The reappointment of Henry, Hansen and Smith - and the issue of Deans' choice of assistants - has long been a subject of conjecture, with All Blacks captain Richie McCaw also addressing the issue in his book, The Open Side, earlier this year.
McCaw, who was coached by Deans at the Crusaders and by Henry, Hansen and Smith at national level, formed the opinion that none of the candidates thought they were going to get the job, a position reinforced by Henry and Smith in The Weight of a Nation.
"In our gut, we probably thought that Robbie would get the job," said current Chiefs assistant coach Smith. "And I don't think any of us would have begrudged that, because of his record and how well he had done.

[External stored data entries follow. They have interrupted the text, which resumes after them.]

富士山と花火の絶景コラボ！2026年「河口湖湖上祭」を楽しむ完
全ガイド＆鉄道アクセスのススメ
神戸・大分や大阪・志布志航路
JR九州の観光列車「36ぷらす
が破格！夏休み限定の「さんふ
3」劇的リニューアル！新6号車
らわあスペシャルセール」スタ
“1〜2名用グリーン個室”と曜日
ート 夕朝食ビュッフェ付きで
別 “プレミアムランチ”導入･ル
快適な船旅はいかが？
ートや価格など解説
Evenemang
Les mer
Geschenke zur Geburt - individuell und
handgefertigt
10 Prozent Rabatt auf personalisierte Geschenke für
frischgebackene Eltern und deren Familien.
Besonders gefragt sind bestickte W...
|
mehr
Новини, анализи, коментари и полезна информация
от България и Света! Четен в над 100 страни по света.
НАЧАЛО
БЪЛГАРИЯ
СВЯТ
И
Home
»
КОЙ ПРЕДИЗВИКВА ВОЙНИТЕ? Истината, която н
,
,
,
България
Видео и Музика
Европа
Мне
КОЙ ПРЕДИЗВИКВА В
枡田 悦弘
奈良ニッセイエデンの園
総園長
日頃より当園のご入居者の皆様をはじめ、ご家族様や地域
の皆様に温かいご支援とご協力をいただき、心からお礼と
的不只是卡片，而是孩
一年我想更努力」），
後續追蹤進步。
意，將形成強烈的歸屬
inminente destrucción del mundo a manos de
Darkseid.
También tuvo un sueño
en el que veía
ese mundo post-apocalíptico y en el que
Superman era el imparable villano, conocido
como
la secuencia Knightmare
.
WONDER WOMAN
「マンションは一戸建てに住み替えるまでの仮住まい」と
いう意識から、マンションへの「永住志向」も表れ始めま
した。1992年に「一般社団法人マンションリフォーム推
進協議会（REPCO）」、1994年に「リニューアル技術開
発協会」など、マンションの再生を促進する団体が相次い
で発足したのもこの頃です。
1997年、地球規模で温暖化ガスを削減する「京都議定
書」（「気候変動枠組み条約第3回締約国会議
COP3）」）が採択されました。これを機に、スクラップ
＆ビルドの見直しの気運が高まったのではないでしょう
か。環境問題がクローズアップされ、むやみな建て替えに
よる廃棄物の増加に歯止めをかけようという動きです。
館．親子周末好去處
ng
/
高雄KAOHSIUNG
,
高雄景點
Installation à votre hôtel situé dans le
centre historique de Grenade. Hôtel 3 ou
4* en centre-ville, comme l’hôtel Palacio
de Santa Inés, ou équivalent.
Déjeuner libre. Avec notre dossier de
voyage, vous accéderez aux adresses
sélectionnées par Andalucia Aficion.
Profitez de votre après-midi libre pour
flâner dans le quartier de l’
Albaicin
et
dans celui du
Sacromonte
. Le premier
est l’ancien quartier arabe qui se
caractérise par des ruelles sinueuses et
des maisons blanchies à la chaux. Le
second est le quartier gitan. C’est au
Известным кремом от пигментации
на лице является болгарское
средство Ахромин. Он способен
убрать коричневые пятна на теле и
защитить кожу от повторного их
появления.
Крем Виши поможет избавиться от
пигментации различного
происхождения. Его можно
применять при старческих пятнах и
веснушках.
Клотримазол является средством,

"I still remember - Steve and I didn't have to go to the interview and 'Ted' [Henry] did - the phone went that evening and it was Ted saying, 'we're buggered mate'. And I said, 'oh well, Ted, at least we had a crack at it and he said, 'Oh yeh but the interview didn't go well and I think we're buggered'."
Henry said he was equally as surprised at getting a second chance. "I didn't think I'd get the job," he said.
"I thought they'd appoint Robbie. I went down to the interview in Wellington, had the interview, didn't do the interview well . . . got too emotional."
Henry also revealed that, even after the reappointment, he thought his hold on the job was fragile after Deans coached the Wallabies to a comprehensive 34-19 victory against the All Blacks in Sydney in 2008 - the first of their many duels at Test level.
"We got beaten by Robbie," Henry said. "But that's when people get tight and get together and get totally focused and do the business. And we had to do the business at Eden Park the week after Sydney, otherwise I think we would have gone."
The All Blacks won that match 39-10, shoring up Henry's position and beginning a period of frustration for Deans and the Wallabies.